**Task instructions**: Only the text of the entries below should be returned, exactly as given, without pictures.

*** Opening Data supplied ***

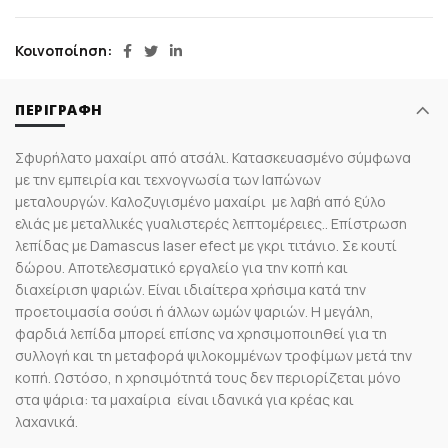
Κοινοποίηση
ΠΕΡΙΓΡΑΦΉ
Σφυρήλατο μαχαίρι από ατσάλι. Κατασκευασμένο σύμφωνα
με την εμπειρία και τεχνογνωσία των Ιαπώνων
μεταλουργών. Καλοζυγισμένο μαχαίρι με λαβή από ξύλο
ελιάς με μεταλλικές γυαλιστερές λεπτομέρειες.. Επίστρωση
λεπίδας με Damascus laser efect με γκρι τιτάνιο. Σε κουτί
δώρου. Αποτελεσματικό εργαλείο για την κοπή και
διαχείριση ψαριών. Είναι ιδιαίτερα χρήσιμα κατά την
προετοιμασία σούσι ή άλλων ωμών ψαριών. Η μεγάλη,
φαρδιά λεπίδα μπορεί επίσης να χρησιμοποιηθεί για τη
συλλογή και τη μεταφορά ψιλοκομμένων τροφίμων μετά την
κοπή. Ωστόσο, η χρησιμότητά τους δεν περιορίζεται μόνο
στα ψάρια: τα μαχαίρια είναι ιδανικά για κρέας και
λαχανικά.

*** Closing Data supplied ***

**Final answer**:
Κοινοποίηση
ΠΕΡΙΓΡΑΦΉ
Σφυρήλατο μαχαίρι από ατσάλι. Κατασκευασμένο σύμφωνα
με την εμπειρία και τεχνογνωσία των Ιαπώνων
μεταλουργών. Καλοζυγισμένο μαχαίρι με λαβή από ξύλο
ελιάς με μεταλλικές γυαλιστερές λεπτομέρειες.. Επίστρωση
λεπίδας με Damascus laser efect με γκρι τιτάνιο. Σε κουτί
δώρου. Αποτελεσματικό εργαλείο για την κοπή και
διαχείριση ψαριών. Είναι ιδιαίτερα χρήσιμα κατά την
προετοιμασία σούσι ή άλλων ωμών ψαριών. Η μεγάλη,
φαρδιά λεπίδα μπορεί επίσης να χρησιμοποιηθεί για τη
συλλογή και τη μεταφορά ψιλοκομμένων τροφίμων μετά την
κοπή. Ωστόσο, η χρησιμότητά τους δεν περιορίζεται μόνο
στα ψάρια: τα μαχαίρια είναι ιδανικά για κρέας και
λαχανικά.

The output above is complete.